Last week conservative columnist Jeff Jacoby of the Boston Globe looked at this "dark side of the force" as he saw it manifested in recent events. Jacoby asked an important question: why are we so upset with reports that Newsweek printed a short piece about the desecration of the Koran at Guantanamo, but not at the reaction in Afghanistan that led to the deaths of at least 16 people?...
(Then again, both Afghanistan president Harmid Karzai and General Richard Myers, chairman of the US Joint Chiefs of staff, denied the riots had been prompted by the Newsweek article, calling them instead “a political act against Afghanistan's stability.” Karzai said Monday that "we know who did this" and it wasn't connected to the Koran article.)
But then Jacoby writes that this kind of reaction to a perceived slight is one reason why Muslims are so disrespected in the West - violence, it seems to Jacoby, is second nature to Muslims and to Islam, but not to other religions.
Christians, Jews, and Buddhists don't lash out in homicidal rage when their religion is insulted.
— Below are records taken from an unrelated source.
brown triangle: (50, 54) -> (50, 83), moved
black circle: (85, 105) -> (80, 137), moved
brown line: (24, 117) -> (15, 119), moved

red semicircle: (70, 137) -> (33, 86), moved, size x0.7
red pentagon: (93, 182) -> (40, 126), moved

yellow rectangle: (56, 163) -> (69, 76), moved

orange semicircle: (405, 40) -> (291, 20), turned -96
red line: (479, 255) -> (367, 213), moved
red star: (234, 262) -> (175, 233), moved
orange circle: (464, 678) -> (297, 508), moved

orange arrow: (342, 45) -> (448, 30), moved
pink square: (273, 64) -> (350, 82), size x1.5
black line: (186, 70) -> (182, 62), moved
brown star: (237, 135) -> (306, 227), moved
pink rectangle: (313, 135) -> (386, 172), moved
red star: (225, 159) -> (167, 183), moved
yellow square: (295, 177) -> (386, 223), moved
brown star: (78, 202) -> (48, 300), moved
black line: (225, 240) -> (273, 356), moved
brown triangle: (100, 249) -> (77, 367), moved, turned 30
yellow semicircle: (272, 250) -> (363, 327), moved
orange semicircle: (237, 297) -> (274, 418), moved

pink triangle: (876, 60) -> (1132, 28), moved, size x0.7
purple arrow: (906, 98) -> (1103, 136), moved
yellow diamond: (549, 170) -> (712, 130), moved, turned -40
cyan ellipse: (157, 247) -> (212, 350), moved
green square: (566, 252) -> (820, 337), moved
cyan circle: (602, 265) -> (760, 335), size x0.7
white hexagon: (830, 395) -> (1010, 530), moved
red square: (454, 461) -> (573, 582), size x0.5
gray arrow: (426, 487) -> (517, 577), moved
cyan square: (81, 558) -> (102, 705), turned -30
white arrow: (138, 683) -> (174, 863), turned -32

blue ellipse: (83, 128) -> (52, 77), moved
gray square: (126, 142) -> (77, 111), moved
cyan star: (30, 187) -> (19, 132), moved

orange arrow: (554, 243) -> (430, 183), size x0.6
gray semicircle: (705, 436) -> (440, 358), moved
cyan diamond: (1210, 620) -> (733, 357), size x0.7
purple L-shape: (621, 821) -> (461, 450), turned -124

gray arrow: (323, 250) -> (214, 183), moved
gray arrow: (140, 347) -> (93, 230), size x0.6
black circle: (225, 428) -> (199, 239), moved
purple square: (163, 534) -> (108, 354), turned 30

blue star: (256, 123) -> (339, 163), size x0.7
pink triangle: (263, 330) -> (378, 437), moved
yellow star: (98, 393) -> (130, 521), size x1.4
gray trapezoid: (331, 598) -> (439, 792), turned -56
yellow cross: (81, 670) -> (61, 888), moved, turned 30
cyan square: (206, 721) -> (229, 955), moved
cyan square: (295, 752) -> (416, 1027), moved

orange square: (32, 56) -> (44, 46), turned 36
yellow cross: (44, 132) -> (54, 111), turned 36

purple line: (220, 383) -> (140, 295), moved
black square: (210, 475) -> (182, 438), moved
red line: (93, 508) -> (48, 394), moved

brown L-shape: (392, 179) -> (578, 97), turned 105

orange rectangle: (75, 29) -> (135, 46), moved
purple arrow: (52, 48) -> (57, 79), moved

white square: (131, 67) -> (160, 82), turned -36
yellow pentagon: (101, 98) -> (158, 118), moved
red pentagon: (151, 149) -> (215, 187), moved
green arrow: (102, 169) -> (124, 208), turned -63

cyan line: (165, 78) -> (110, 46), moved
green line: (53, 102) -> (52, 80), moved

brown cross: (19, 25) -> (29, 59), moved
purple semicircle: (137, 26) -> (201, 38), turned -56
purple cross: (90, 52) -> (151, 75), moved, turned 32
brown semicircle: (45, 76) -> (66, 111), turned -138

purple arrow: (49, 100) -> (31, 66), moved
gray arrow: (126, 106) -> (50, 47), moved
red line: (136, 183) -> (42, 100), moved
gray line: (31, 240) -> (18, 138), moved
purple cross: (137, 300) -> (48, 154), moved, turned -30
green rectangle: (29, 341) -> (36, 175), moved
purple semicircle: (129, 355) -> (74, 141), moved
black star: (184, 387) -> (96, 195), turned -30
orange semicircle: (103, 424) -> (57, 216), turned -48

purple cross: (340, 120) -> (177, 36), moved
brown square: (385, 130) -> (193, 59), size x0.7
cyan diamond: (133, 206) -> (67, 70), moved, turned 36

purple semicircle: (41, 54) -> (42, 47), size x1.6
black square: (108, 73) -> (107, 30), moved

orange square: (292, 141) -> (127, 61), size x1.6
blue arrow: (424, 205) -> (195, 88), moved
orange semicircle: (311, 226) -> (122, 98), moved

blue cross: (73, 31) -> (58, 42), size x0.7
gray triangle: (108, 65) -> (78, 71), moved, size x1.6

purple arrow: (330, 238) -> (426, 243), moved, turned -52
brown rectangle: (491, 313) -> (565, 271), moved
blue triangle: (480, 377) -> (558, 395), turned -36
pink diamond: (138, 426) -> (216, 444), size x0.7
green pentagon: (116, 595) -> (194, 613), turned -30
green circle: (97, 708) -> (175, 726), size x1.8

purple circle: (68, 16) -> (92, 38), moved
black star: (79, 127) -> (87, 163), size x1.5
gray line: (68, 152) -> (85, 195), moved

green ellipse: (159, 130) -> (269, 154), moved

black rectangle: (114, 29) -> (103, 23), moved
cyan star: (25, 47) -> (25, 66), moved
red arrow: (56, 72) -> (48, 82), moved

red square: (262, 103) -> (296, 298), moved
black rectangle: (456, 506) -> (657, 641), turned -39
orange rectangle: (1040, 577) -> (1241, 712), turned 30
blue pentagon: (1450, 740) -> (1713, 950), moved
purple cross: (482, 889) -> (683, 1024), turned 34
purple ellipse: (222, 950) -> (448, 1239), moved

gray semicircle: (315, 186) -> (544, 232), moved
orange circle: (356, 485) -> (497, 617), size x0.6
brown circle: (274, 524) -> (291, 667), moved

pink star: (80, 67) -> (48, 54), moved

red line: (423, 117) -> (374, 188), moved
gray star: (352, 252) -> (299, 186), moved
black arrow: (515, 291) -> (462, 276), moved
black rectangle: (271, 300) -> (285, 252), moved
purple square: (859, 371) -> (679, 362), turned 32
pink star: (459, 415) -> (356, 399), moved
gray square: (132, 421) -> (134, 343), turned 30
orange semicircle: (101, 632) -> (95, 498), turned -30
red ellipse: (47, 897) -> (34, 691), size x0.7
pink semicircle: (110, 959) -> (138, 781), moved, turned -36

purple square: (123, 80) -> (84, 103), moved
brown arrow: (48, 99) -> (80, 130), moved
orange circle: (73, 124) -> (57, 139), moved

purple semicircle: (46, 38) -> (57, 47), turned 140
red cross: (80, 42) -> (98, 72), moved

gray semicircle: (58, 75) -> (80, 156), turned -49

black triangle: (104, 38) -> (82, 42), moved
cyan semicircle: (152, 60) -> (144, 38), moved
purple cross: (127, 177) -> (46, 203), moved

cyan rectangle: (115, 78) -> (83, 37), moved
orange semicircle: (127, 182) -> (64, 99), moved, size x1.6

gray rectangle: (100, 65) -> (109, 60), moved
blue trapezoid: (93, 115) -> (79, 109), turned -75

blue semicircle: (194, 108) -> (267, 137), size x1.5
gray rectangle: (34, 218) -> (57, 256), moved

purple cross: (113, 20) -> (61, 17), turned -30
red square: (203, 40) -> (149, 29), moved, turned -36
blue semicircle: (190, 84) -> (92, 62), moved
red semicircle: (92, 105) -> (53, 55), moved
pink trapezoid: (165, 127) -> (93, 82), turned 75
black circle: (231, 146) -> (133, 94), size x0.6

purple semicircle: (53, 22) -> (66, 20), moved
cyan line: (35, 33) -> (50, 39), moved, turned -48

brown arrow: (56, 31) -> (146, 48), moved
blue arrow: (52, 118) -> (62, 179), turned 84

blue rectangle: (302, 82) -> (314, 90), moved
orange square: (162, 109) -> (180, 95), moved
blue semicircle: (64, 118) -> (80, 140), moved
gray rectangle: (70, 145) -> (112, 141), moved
They don't call for holy war and riot in the streets. It would be unthinkable for a mainstream priest, rabbi, or lama to demand that a blasphemer be slain.
The above paragraph makes an interesting point. There's only one problem with it - it's wrong..,
The author of the above, Tom Regan, than goes on to cite examples of such violence, namely among the Irish in Ireland, and between the Tamil Tigers and the Sri Lankan government- the latter being an example of Buddhist/Hindu violence.
Neglecting the fact that these happen to be examples of political liberationn movements, not primarily religious disputes (of which the same could be said for Muslim/Christian/Jewish violence examples given) it can be said that merely calling one's self a member of a religious group should not, in and of itself, define the tenets of the religion, although naturally it colors another religions' followers' view of that religion.
In Buddhism, caveat emptor is pretty much a tenet of the religion- rely on yourself the Buddha said.
Regan goes on to cite a Beliefnet article on this subject, but seems to entirely miss the point.
The pathology of religious violence is aided and abetted and enabled by political impotence, plain and simple.
Addressing political impotence- yes, impotence- of those who have been disenfranchised, even those righties in the US- will do much more to smother the flames of resentment that lead to violence than it will to either appease them or outright oppose them.